Amira, uma sudanesa de 32 anos que fugiu de Cartum com a mãe, estava a receber tratamento num hospital de Assuão na sequência de um acidente de viação ocorrido a 29 de outubro de 2023. Como resultado, acabou por ficar com fraturas no pescoço e nas costas. À Amnistia Internacional, Nora (familiar de Amira) partilhou que os médicos lhe disseram que ela precisaria de três meses de cuidados médicos. No entanto, 18 dias depois, a polícia transferiu-a para uma esquadra em Assuão, onde foi forçada a dormir no chão durante dez dias.

 

Instalações de detenção frias e infestadas de ratos

O Laboratório de Provas da Amnistia Internacional analisou fotografias e verificou vídeos de janeiro de 2024, que mostravam mulheres e crianças sentadas no chão sujo, no meio de lixo, num armazém controlado por guardas fronteiriços egípcios. Nas suas entrevistas à Amnistia internacional, as antigas detidas afirmaram que os armazéns estavam infestados de ratos e ninhos de pombos e que tinham de suportar noites frias sem roupas ou cobertores adequados. Pelo menos 11 crianças, algumas com menos de quatro anos, foram detidas com as mães nestes locais. No caso dos homens, as condições do armazém eram de sobrelotação, com mais de cem homens amontoados e acesso limitado a casas de banho, o que os obrigava a urinar em garrafas de plástico durante a noite.

Antigas mulheres detidas afirmaram que os armazéns estavam infestados de ratos e ninhos de pombos e que tinham de suportar noites frias sem roupas ou cobertores adequados

 

Grupo de mulheres e crianças sudanesas num centro de detenção na província de Assuão, no Egito, enquanto aguardam o seu regresso forçado ao Sudão, em janeiro de 2024. Créditos privados.

 

Israa, que sofre de asma, contou à Amnistia Internacional que os guardas ignoraram o seu pedido por um inalador, mesmo quando ela sugeriu ser ela a pagá-lo.

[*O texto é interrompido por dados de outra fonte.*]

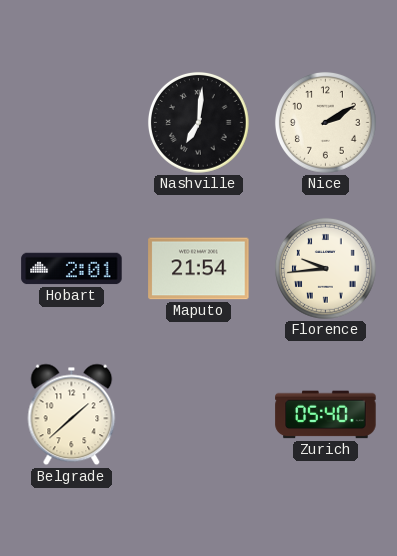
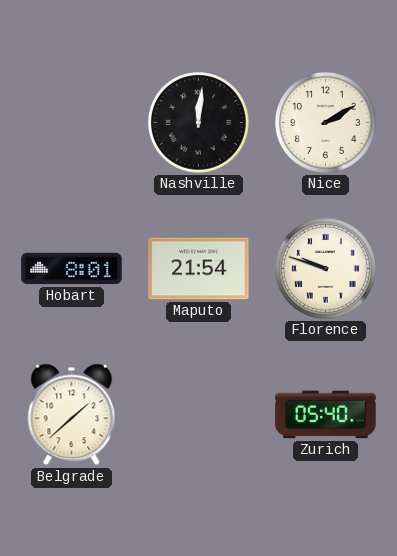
Nashville: 7:01 -> 12:01
Hobart: 2:01 -> 8:01
Florence: 9:44 -> 9:48
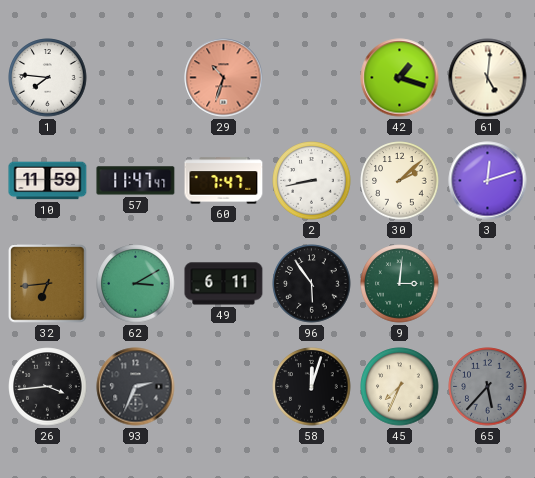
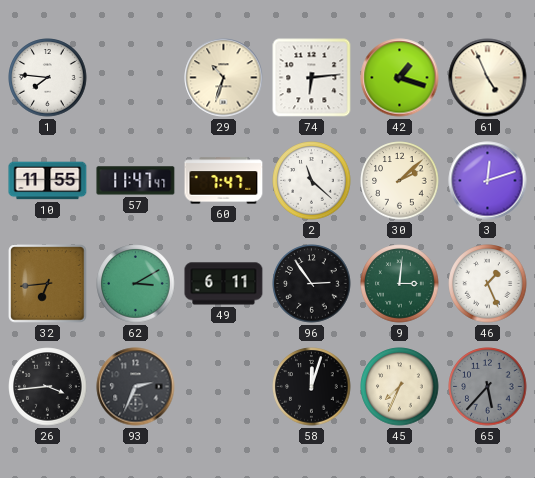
29 dial: salmon -> cream
74: none -> 6:14
61: 5:01 -> 4:56
10: 11:59 -> 11:55
2: 8:43 -> 11:22
96: 5:54 -> 2:54
46: none -> 1:26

Após períodos de detenção, que variaram entre alguns dias e seis semanas, a polícia e as FGFE algemaram homens e conduziram todos os detidos para o posto fronteiriço de Qustul-Ashkeet e entregaram-nos às autoridades sudanesas, sem uma avaliação individualizada do risco de graves violações dos direitos humanos em caso de regresso. A nenhum deles foi dada a oportunidade de requerer asilo, mesmo quando tinham marcação de entrevistas com o Alto Comissariado das Nações Unidas para os Refugiados (ACNUR), quando pediram para falar com o ACNUR ou quando pediram para não serem reenviados. Estes regressos forçados violam as obrigações internacionais do Egito em matéria de direitos humanos e de direito dos refugiados, incluindo o princípio do non-refoulement (não-repulsão).

A 26 de fevereiro de 2024, as FGFE expulsaram Ahmed, a sua mulher e o filho de dois anos, juntamente com um grupo de cerca de 200 detidos, depois de os terem mantido durante seis dias no complexo militar de Abu Simbel.

Desde o início do conflito no Sudão, as autoridades egípcias não forneceram estatísticas nem reconheceram a sua política de deportações.